Vlaams Minister van Welzijn, Volksgezondheid & Gezin, Hilde Crevits
Gehoor- & oogscreening
Bij 97,9% van de kinderen die in Vlaanderen geboren werd in 2021 werd een gehoortest afgenomen. 87,3% van de geteste kinderen geboren in Vlaanderen wordt binnen de eerste 28 levensdagen getest, 63% zelfs binnen de 21 dagen. In 2020 lagen die cijfers - omwille van de coronacrisis - nog een stuk lager: 78,5% binnen de 28 dagen, 50,8% binnen de 21 dagen. Bij 509 kinderen (0,9%) van de in 2021 geteste kinderen was een verwijzing naar een gespecialiseerd referentiecentrum nodig. Uiteindelijk werd bij 117 kinderen gehoorverlies vastgesteld door het referentiecentrum. In twee derde is er gehoorverlies aan beide oren. Bij 15,4% (18 kinderen) van de kinderen werd er enkel licht gehoorverlies (21-40 decibel) vastgesteld, bij 26,5% (31 kinderen) is er sprake van doofheid (aan minstens 1 oor).

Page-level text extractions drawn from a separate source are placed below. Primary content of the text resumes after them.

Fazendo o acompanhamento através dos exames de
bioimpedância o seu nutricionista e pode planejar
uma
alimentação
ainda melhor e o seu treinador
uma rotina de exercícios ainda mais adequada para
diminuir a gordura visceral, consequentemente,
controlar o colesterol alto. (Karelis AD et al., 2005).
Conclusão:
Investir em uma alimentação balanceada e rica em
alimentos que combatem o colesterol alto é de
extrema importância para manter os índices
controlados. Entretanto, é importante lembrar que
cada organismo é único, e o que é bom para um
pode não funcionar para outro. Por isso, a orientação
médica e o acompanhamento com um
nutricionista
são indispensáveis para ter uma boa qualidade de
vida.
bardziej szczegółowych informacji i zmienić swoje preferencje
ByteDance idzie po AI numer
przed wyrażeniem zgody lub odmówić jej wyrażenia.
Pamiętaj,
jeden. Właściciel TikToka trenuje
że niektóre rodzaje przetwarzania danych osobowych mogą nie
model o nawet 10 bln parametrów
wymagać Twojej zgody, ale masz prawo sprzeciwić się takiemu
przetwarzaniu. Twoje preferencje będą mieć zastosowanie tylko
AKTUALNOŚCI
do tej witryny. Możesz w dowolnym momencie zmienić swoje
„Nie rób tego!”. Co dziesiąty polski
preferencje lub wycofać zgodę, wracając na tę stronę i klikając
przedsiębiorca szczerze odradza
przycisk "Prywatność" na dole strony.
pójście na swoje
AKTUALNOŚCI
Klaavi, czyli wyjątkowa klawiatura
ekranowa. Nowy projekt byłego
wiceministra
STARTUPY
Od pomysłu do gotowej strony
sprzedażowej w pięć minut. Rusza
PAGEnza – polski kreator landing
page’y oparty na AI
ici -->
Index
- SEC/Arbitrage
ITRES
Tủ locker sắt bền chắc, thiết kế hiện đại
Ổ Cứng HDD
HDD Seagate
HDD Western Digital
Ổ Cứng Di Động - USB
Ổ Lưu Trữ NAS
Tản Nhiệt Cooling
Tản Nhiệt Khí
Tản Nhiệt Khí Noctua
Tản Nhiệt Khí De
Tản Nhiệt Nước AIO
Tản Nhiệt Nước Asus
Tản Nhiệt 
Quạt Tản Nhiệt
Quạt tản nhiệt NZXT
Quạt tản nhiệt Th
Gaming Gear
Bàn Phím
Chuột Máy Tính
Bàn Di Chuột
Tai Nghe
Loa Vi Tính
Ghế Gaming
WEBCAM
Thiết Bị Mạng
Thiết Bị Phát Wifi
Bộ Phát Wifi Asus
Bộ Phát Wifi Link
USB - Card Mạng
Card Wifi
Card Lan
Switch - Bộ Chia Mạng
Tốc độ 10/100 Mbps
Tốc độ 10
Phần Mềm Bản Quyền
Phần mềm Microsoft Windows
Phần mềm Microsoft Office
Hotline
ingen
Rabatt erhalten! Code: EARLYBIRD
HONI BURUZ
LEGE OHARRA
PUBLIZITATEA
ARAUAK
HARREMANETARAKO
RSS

In 2021 voerde Kind en Gezin 114.313 oogtesten uit. De testen worden afgenomen op het consult van 12 maanden en op het consult van 2,5 jaar. Via de oogscreening worden risicofactoren opgespoord die aanleiding kunnen geven tot een lui oog (amblyopie). Kind en Gezin bereikte met de oogscreening in Vlaanderen bijna 87% (86,8%) van de borelingen van 2018 en verwees op basis van de eerste oogtest 6% van deze kinderen door voor verder oogonderzoek.

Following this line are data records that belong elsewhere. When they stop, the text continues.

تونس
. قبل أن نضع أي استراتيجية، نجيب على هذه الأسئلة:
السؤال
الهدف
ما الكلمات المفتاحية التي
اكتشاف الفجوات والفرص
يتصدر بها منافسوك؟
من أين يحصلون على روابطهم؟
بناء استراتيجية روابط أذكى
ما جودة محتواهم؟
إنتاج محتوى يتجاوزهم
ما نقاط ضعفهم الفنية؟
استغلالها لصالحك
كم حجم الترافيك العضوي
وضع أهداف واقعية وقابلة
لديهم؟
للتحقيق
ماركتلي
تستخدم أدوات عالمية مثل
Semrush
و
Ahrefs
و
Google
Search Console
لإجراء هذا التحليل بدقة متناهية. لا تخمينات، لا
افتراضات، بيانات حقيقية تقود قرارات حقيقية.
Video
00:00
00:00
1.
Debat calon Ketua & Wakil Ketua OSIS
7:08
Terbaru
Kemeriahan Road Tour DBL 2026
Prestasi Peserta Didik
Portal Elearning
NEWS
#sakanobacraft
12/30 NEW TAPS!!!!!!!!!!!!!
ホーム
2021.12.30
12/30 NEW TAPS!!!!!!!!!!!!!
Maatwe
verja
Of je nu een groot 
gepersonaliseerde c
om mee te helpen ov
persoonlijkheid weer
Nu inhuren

Aandeel huisbezoeken en consulten stijgt opnieuw na coronacrisis
Het aandeel kinderen dat een huisbezoek kreeg van een Kind en Gezin-verpleegkundige tijdens de eerste 3 levensmaanden daalde van 94,4% in 2019 naar 64,5% in 2020. Tijdens de coronaperiode werd wel overgeschakeld naar telefonische huisbezoeken waardoor het totale bereik van de huisbezoeken nog op 92,6% lag. In 2021 werd weer volop ingezet op fysieke huisbezoeken en werd het telehuisbezoek nog beperkt ingezet. Het totale bereik qua huisbezoeken lag in 2021 op 93,2%. Bij 91,2% van de kinderen werd een fysiek huisbezoek gebracht in de eerste 3 levensmaanden.
Ook qua consulten lijkt de situatie opnieuw op die van voor de coronacrisis. Zo kreeg 61,1% van de kinderen uit 2020 zes of meer consulten in het eerste levensjaar, bij de borelingen uit 2019 was dat slechts 38%. 57,2% van de kinderen geboren in 2019 kreeg in het tweede levensjaar 3 of meer consulten, voor de cohorte 2018 lag dat aandeel op 51,3%.

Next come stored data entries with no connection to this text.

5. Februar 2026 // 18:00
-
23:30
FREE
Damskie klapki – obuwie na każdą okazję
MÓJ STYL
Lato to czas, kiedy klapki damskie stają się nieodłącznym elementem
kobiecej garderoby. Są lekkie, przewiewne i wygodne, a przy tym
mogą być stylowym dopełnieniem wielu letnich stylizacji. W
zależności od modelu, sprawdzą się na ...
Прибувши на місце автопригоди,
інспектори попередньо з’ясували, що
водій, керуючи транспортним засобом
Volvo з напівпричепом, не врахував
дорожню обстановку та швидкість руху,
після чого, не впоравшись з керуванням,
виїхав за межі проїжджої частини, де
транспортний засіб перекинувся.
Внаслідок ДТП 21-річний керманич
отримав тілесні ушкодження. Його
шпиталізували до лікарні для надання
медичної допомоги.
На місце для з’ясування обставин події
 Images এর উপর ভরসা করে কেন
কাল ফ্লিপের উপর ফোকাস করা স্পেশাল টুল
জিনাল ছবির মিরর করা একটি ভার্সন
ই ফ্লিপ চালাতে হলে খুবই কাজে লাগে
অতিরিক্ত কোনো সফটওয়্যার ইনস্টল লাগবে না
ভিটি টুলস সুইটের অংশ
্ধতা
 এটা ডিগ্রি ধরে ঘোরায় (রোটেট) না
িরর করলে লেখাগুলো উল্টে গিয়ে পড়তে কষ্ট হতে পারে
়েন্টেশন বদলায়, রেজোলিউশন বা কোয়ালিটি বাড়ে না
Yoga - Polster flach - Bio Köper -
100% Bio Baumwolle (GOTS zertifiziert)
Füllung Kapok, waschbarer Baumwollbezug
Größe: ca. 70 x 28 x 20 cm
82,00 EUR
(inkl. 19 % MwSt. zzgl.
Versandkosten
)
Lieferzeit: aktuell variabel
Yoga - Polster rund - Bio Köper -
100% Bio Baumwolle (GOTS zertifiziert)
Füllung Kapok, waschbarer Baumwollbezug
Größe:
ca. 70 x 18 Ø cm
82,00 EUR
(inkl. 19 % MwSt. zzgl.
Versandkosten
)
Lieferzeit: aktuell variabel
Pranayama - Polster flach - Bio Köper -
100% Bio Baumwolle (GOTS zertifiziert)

*Niet alle vaccinatoren registreren (correct) via Vaccinnet waardoor de reële cijfers over het vaccinatiebereik vermoedelijk hoger liggen, daarom wordt steeds ‘minstens’ vermeld.
**Opgroeien vernieuwt elk jaar de cijfers voor de meest recente jaren omdat er altijd kinderen zijn die pas na het trekken van de data gevaccineerd worden, of waarvan de gegevens pas later via Vaccinnet worden ingevuld. Daarnaast zijn er ook vaak rechtzettingen. Hierdoor zijn er meer verschillen tussen de cijfers over kinderen van een recent geboortejaar en de cijfers over kinderen van een vorig geboortejaar.